Quand Porsche sort du pool, ses émissions ne viennent donc plus alourdir la moyenne du groupe Volkswagen. Cela facilite mécaniquement la tâche des autres marques du groupe, notamment Volkswagen, Skoda, Cupra ou Audi, qui disposent de volumes électriques beaucoup plus importants et de gammes généralement moins gourmandes.
On se retrouve donc avec une opération où tout le monde semble y gagner. Porsche récupère les excellents résultats CO2 de Xpeng tandis que Volkswagen se débarrasse, du point de vue réglementaire uniquement, d'une marque qui tirait sa moyenne vers le haut. C'est assez bien joué.
Et cela explique aussi pourquoi il serait absurde d'interpréter cette décision comme une rupture entre Porsche et Volkswagen. Volkswagen peut lui-même avoir intérêt à ce que Porsche aille faire ses calculs CO2 ailleurs.
Xpeng ne fait évidemment pas cela par pure bonté écologique. Les constructeurs électriques disposent d'un avantage réglementaire qui a une valeur économique réelle, puisqu'ils peuvent permettre à d'autres marques d'éviter des pénalités.
Les modalités financières précises de l'accord ne sont pas publiques, mais on peut raisonnablement penser que Porsche rémunère d'une manière ou d'une autre cette capacité de compensation. Le principe n'a d'ailleurs rien d'exceptionnel puisqu'on a déjà vu de nombreux constructeurs créer ce genre de regroupements en Europe ou acheter des crédits CO2 sur d'autres marchés.
Il y a toutefois un détail qui rend l'histoire encore plus rigolote. Volkswagen possède environ 5 % de Xpeng et travaille déjà avec le constructeur chinois sur plusieurs projets techniques, notamment dans les architectures électroniques et les véhicules électriques destinés au marché chinois. Porsche quitte donc le pool CO2 de Volkswagen pour rejoindre celui d'un constructeur dont Volkswagen est lui-même actionnaire... La prétendue rupture devient tout de suite beaucoup moins spectaculaire.
On comprend évidemment pourquoi certains médias préfèrent écrire que "Porsche quitte Volkswagen pour Xpeng" plutôt que "Porsche change de pool réglementaire CO2". Le premier titre donne envie de cliquer, le deuxième beaucoup moins...
Mais cette manière de présenter les choses entretient volontairement une confusion entre le groupe Volkswagen et son pool CO2 européen, qui sont pourtant deux choses totalement différentes. Un lecteur qui ne va pas plus loin peut facilement croire à une rupture industrielle, capitalistique voire technologique entre Porsche et Volkswagen, alors qu'il ne se passe absolument rien de tel.

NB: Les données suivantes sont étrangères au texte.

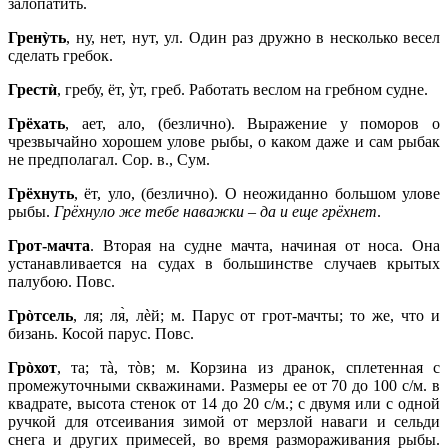
залопатить.
Гренỳть
, ну, нет, нут, ул. Один раз дружно в несколько весел
сделать гребок.
Грестѝ
, гребу, ёт, ỳт, греб. Работать веслом на гребном судне.
Грёхать
, ает, ало, (безлично). Выражение у поморов о
чрезвычайно хорошем улове рыбы, о каком даже и сам рыбак
не предполагал. Сор. в., Сум.
Грёхнуть
, ёт, уло, (безлично). О неожиданно большом улове
рыбы.
Грёхнуло же тебе наважки – да и еще грёхнет
.
Грот-мачта
. Вторая на судне мачта, начиная от носа. Она
устанавливается на судах в большинстве случаев крытых
палубою. Повс.
Грòтсель
, ля; ля̀, лèй; м. Парус от грот-мачты; то же, что и
бизань. Косой парус. Повс.
Грòхот
, та; тà, тòв; м. Корзина из дранок, сплетенная с
промежуточными скважинами. Размеры ее от 70 до 100 с/м. в
квадрате, высота стенок от 14 до 20 с/м.; с двумя или с одной
ручкой для отсеивания зимой от мерзлой наваги и сельди
снега и других примесей, во время размораживания рыбы.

C'est un procédé assez classique. On prend une information relativement technique, on choisit les mots qui lui donnent l'apparence d'un énorme bouleversement puis on apporte éventuellement la nuance quelque part dans l'article. Le clic a déjà été obtenu, donc le travail est fait... Personnellement, je trouve cela assez médiocre car le sujet réel est déjà suffisamment intéressant pour qu'on n'ait pas besoin de le déformer.
Derrière cette petite cuisine réglementaire se cache quand même quelque chose de plus révélateur. Porsche avait imaginé une transition électrique beaucoup plus rapide, mais la demande n'a pas suivi exactement le scénario prévu et la marque souhaite désormais maintenir plus longtemps ses motorisations thermiques et hybrides.
Le partenariat CO2 avec Xpeng permet donc surtout à Porsche d'acheter du temps. La marque peut ajuster sa gamme au marché sans se retrouver immédiatement étranglée par les objectifs européens, tandis que Volkswagen améliore de son côté la moyenne de son propre pool.
C'est finalement assez ironique. Porsche ralentit son passage à l'électrique mais utilise les ventes 100 % électriques d'un constructeur chinois pour respecter les règles européennes, tandis que Volkswagen profite lui aussi de l'opération en sortant Porsche de ses propres calculs. Personne ne quitte vraiment personne, chacun optimise simplement ses chiffres... Et c'est déjà largement assez intéressant sans inventer un divorce entre Porsche et Volkswagen.